__DATA FOR REVIEW__:
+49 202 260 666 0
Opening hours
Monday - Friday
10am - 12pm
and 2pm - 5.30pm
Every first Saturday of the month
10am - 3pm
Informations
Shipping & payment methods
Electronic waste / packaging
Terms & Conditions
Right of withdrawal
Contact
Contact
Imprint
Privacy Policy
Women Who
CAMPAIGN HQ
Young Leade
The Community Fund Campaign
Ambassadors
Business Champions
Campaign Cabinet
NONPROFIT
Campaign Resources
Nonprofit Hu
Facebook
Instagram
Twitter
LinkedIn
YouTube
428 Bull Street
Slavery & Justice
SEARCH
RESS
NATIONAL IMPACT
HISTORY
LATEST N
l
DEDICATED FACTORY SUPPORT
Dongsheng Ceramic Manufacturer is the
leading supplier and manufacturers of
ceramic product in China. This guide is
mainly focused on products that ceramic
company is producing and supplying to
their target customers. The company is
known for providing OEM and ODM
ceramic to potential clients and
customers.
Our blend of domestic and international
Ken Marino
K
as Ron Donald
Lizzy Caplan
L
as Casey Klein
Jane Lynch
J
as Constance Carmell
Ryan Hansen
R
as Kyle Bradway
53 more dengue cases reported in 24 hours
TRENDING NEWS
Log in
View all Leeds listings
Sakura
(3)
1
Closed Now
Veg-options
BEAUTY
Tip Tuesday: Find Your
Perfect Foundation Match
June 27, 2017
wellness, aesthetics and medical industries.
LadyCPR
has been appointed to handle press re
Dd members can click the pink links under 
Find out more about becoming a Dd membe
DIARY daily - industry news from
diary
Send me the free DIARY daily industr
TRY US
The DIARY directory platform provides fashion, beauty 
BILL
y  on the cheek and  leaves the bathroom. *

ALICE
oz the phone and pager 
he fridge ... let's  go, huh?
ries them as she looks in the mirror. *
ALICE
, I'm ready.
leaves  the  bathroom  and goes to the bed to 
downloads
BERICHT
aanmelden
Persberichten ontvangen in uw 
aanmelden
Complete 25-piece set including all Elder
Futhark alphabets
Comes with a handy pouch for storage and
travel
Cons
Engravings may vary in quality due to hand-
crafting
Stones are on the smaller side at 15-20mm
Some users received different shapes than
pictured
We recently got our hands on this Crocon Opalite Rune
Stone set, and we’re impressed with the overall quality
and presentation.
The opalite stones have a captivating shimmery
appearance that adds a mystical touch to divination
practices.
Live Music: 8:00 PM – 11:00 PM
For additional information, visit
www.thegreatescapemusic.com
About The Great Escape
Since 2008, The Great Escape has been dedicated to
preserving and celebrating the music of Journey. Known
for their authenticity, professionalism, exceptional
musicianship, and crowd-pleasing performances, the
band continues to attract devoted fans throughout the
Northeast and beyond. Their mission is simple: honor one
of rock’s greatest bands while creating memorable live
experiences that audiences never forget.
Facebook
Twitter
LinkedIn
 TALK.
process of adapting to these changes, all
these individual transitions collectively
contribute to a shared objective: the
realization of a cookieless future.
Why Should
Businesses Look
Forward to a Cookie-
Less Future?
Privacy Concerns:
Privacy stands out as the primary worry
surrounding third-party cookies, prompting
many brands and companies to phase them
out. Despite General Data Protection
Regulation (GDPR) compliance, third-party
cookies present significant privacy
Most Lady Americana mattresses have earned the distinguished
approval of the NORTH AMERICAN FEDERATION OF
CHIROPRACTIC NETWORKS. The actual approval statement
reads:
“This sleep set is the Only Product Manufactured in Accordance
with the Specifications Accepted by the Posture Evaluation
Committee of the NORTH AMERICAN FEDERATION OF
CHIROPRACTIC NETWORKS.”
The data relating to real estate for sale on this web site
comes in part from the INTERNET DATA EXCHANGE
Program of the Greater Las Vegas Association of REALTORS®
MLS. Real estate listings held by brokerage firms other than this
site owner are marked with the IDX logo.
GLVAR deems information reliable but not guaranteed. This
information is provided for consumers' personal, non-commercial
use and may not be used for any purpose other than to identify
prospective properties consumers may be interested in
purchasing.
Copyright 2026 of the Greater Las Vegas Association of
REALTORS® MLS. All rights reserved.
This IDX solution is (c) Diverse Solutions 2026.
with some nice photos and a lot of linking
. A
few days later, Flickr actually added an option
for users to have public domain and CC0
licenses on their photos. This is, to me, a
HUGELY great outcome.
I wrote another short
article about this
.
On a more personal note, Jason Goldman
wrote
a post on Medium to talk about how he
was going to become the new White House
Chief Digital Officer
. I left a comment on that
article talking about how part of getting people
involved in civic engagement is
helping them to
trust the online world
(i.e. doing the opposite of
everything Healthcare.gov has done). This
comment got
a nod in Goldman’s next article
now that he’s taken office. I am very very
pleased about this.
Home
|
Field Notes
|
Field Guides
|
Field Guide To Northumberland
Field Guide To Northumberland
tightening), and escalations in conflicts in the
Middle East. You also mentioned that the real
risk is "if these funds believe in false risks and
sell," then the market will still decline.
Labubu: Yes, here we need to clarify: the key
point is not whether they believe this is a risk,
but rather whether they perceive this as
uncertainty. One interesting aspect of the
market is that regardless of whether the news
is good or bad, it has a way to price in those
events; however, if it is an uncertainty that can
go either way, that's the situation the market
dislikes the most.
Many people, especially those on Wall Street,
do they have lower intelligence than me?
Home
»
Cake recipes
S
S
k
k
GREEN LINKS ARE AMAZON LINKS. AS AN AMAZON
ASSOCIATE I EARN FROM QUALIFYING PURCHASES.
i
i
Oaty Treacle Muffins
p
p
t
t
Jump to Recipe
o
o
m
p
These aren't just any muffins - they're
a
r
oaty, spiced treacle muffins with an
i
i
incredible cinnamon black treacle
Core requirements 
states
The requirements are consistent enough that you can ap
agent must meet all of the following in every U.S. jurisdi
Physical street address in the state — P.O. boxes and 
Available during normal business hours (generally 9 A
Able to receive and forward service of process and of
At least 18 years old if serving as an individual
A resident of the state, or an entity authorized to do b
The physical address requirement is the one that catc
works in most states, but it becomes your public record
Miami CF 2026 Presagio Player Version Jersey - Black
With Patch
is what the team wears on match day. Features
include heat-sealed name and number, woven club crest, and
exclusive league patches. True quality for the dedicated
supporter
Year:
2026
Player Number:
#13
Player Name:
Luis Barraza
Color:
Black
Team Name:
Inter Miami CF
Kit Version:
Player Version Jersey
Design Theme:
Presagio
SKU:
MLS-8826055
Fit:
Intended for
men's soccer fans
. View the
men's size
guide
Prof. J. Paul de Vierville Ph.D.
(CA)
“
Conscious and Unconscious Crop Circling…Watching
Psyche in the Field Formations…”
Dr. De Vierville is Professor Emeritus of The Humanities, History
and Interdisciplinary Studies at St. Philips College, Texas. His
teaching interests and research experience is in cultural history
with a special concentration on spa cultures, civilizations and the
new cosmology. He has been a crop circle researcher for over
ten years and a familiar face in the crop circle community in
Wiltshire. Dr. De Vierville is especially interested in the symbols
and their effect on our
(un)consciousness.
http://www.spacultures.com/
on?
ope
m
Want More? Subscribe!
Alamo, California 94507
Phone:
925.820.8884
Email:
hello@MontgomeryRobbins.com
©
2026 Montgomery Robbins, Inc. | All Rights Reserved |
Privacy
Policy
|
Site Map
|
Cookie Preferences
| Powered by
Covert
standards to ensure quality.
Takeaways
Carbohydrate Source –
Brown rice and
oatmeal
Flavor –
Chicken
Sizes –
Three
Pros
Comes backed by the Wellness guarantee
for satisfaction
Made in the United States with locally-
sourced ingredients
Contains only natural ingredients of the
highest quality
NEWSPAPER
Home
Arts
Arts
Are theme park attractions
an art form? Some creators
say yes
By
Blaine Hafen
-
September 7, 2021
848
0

__TRY IT__: Transcribe the entries above word for word, from the first line through the line containing "Comes with a handy pouch for storage and", and nothing else.

__ANSWER SECTION__:
+49 202 260 666 0
Opening hours
Monday - Friday
10am - 12pm
and 2pm - 5.30pm
Every first Saturday of the month
10am - 3pm
Informations
Shipping & payment methods
Electronic waste / packaging
Terms & Conditions
Right of withdrawal
Contact
Contact
Imprint
Privacy Policy
Women Who
CAMPAIGN HQ
Young Leade
The Community Fund Campaign
Ambassadors
Business Champions
Campaign Cabinet
NONPROFIT
Campaign Resources
Nonprofit Hu
Facebook
Instagram
Twitter
LinkedIn
YouTube
428 Bull Street
Slavery & Justice
SEARCH
RESS
NATIONAL IMPACT
HISTORY
LATEST N
l
DEDICATED FACTORY SUPPORT
Dongsheng Ceramic Manufacturer is the
leading supplier and manufacturers of
ceramic product in China. This guide is
mainly focused on products that ceramic
company is producing and supplying to
their target customers. The company is
known for providing OEM and ODM
ceramic to potential clients and
customers.
Our blend of domestic and international
Ken Marino
K
as Ron Donald
Lizzy Caplan
L
as Casey Klein
Jane Lynch
J
as Constance Carmell
Ryan Hansen
R
as Kyle Bradway
53 more dengue cases reported in 24 hours
TRENDING NEWS
Log in
View all Leeds listings
Sakura
(3)
1
Closed Now
Veg-options
BEAUTY
Tip Tuesday: Find Your
Perfect Foundation Match
June 27, 2017
wellness, aesthetics and medical industries.
LadyCPR
has been appointed to handle press re
Dd members can click the pink links under 
Find out more about becoming a Dd membe
DIARY daily - industry news from
diary
Send me the free DIARY daily industr
TRY US
The DIARY directory platform provides fashion, beauty 
BILL
y  on the cheek and  leaves the bathroom. *

ALICE
oz the phone and pager 
he fridge ... let's  go, huh?
ries them as she looks in the mirror. *
ALICE
, I'm ready.
leaves  the  bathroom  and goes to the bed to 
downloads
BERICHT
aanmelden
Persberichten ontvangen in uw 
aanmelden
Complete 25-piece set including all Elder
Futhark alphabets
Comes with a handy pouch for storage and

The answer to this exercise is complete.